Beggars in the market

Whatever might be said about the rest of the NHS, we do have very good secondary mental health services. But the NHS is changing radically and Dr Martin Elphick believes the business processes of mental health services are not well enough prepared for the competitive health market

The quality of British services compared to other countries must owe something to our combination of affluence and national organisation. Many other countries with aspirations to develop state welfare have lacked the resources to progress from asylums to enlightened community care. Elsewhere, if there is money but a weak state system then piecemeal development has tended to favour those at either end of the severity scale - those who can pay or seem to be dangerous.

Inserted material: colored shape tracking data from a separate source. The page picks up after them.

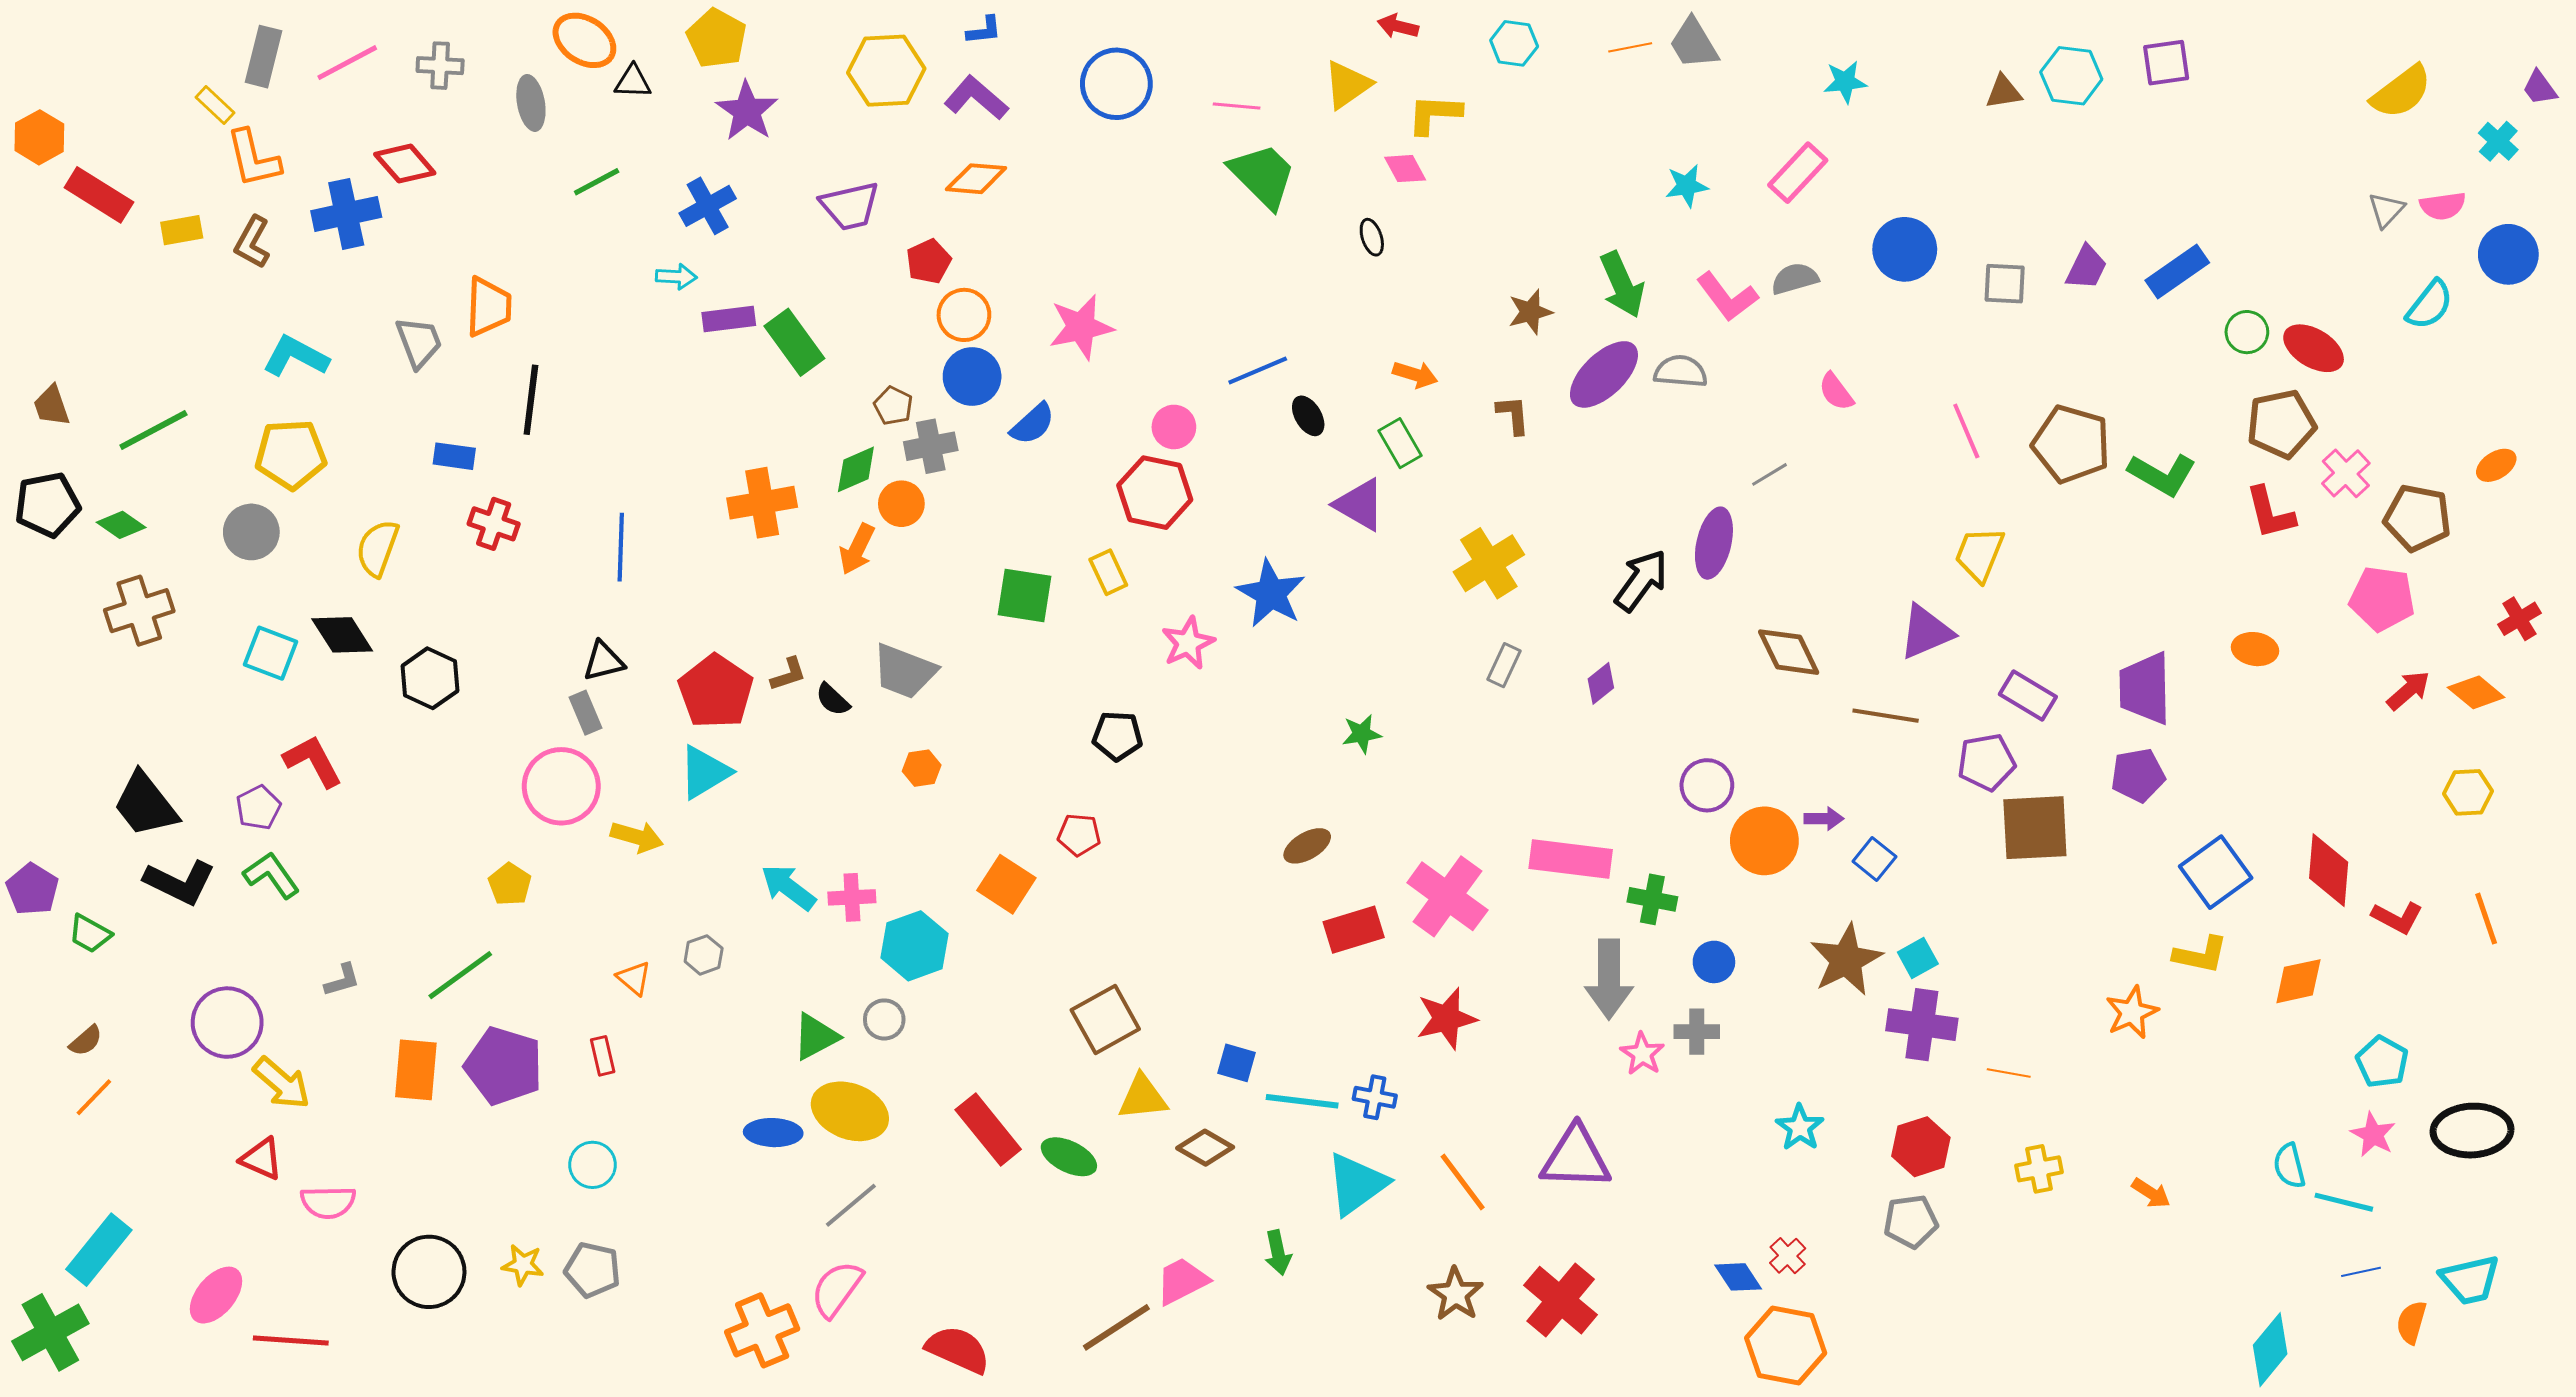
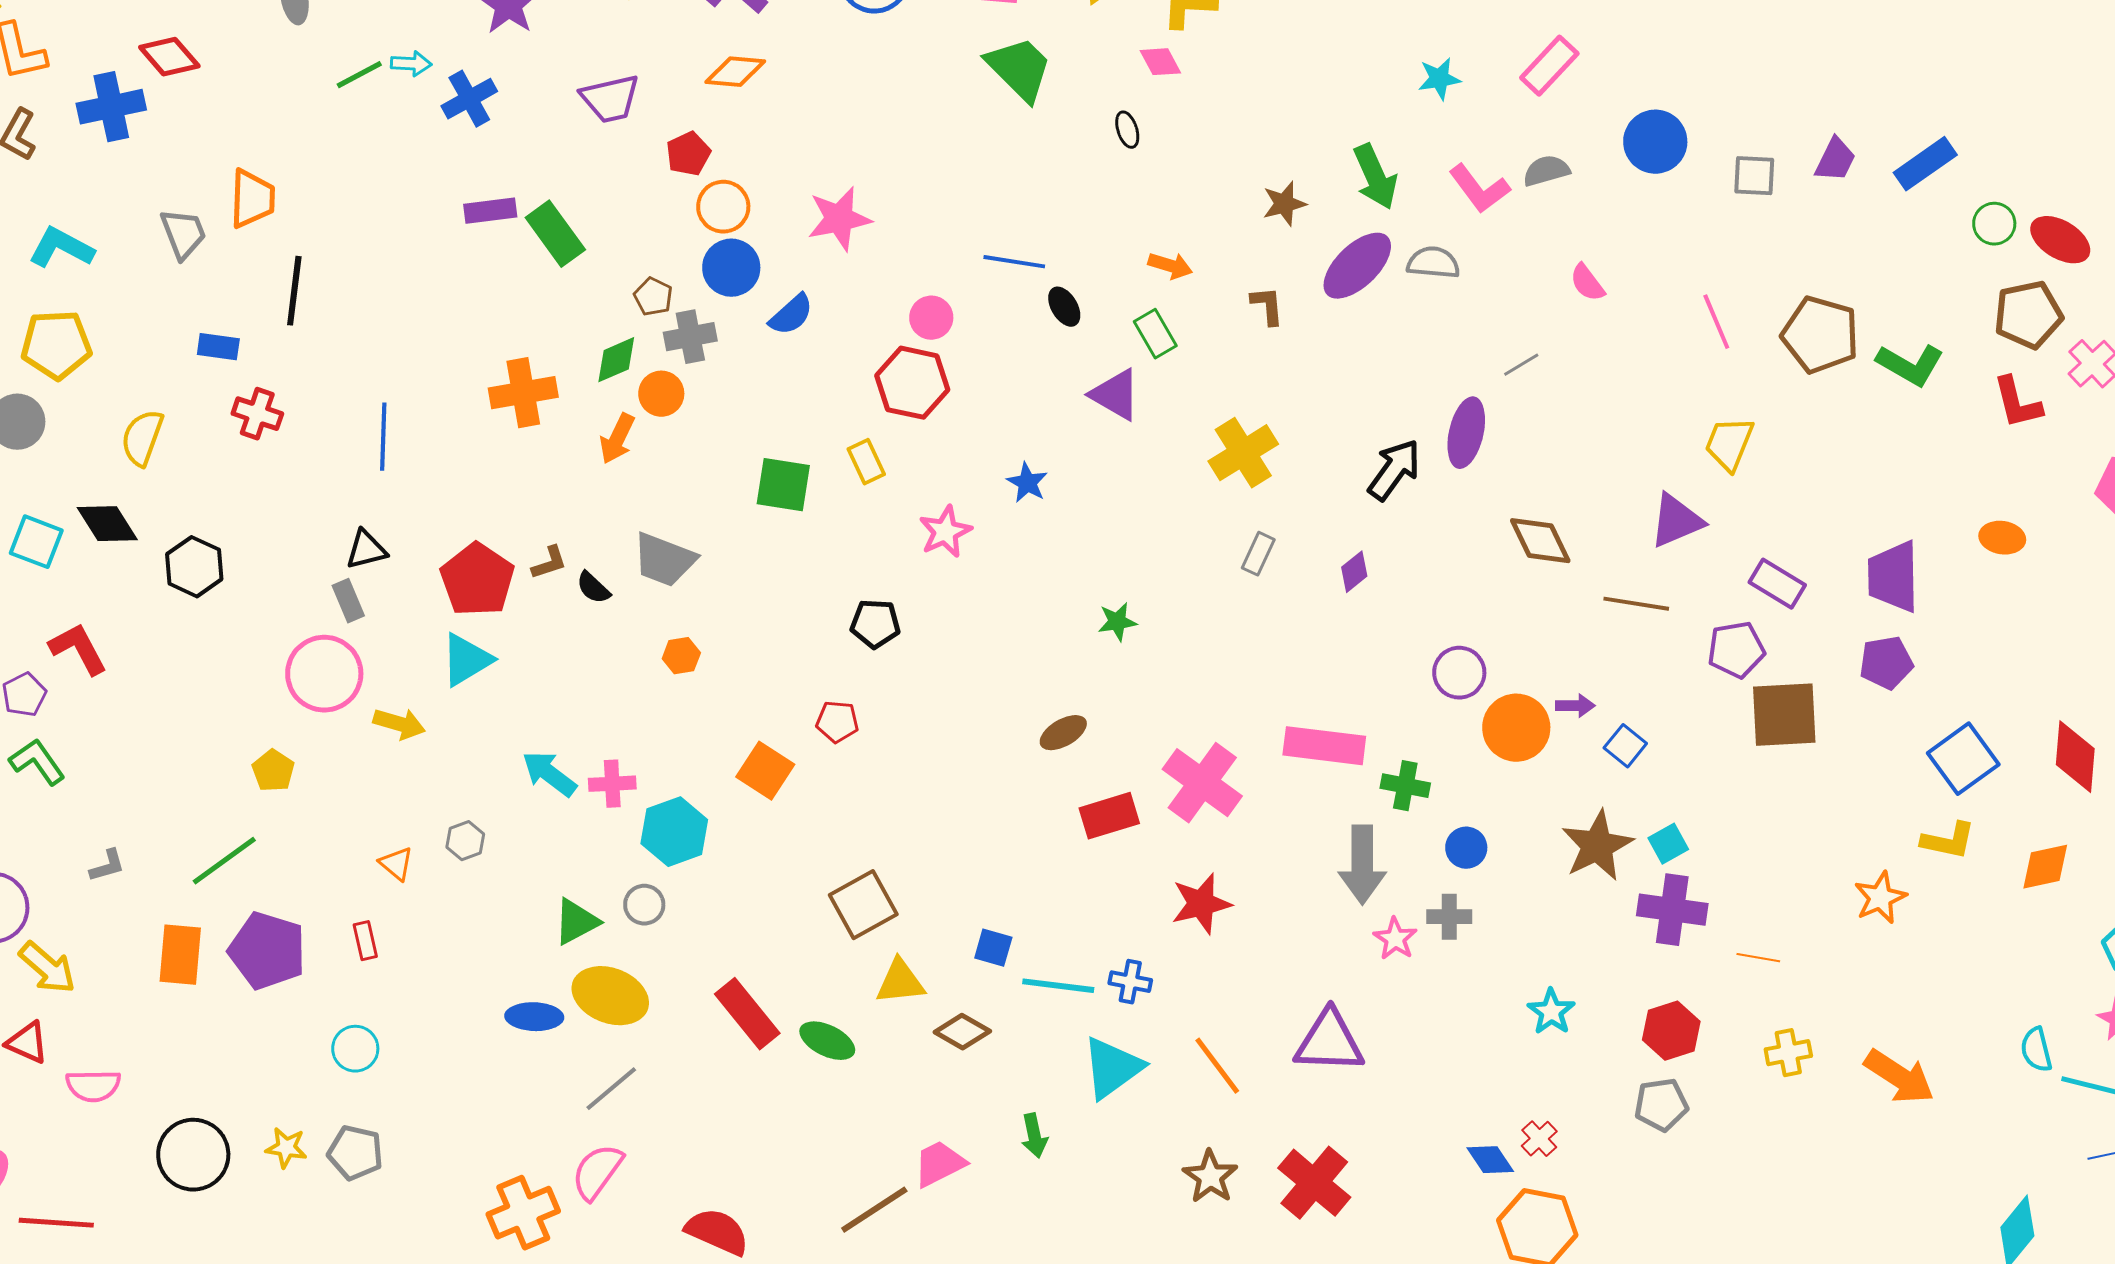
cyan arrow: (676, 277) -> (411, 64), moved
blue line: (1258, 370) -> (1014, 262), turned 32
blue star: (1271, 594) -> (1027, 483), size x0.6
orange arrow: (2151, 1193) -> (1899, 1077), size x1.8

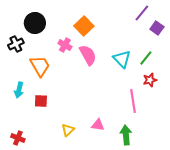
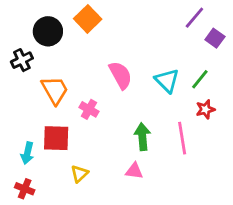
orange square: (84, 26) -> (88, 19), moved
pink cross: (65, 45) -> (89, 109), moved
cyan arrow: (19, 90) -> (27, 153), moved
red square: (41, 101) -> (56, 138), size x1.5
yellow triangle: (68, 130) -> (79, 174), moved
green arrow: (126, 135) -> (142, 137), moved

It is hard to attribute our success to sustained political interest, despite mental problems costing the country an estimated 3-4% of its gross domestic product. There have been remarkable changes – where I work there has been a reduction from over 1,500 hospital beds to just 43 (about 3%) within two decades - but those seem to have been driven more by factors like the improvement of medication and the deterioration of the buildings than by policy.

On a local scale, too, day to day necessities have the most impact on the model of care. Senior managers have very little information deriving from the care process, so care teams have a lot of freedom to prioritise between patients. From time to time things go wrong but mostly they just go on.

But there are new challenges . For a start, overall mental health funding levels are at risk, partly because the ‘block contract’ funding system that we still work under has been replaced in most of the NHS by a tariff-based approach - Payment by Results. PbR enables acute trusts to precisely enumerate their need for funds. As a result mental health services, which have no comparable way to argue their case, have become a soft target for budget balancing.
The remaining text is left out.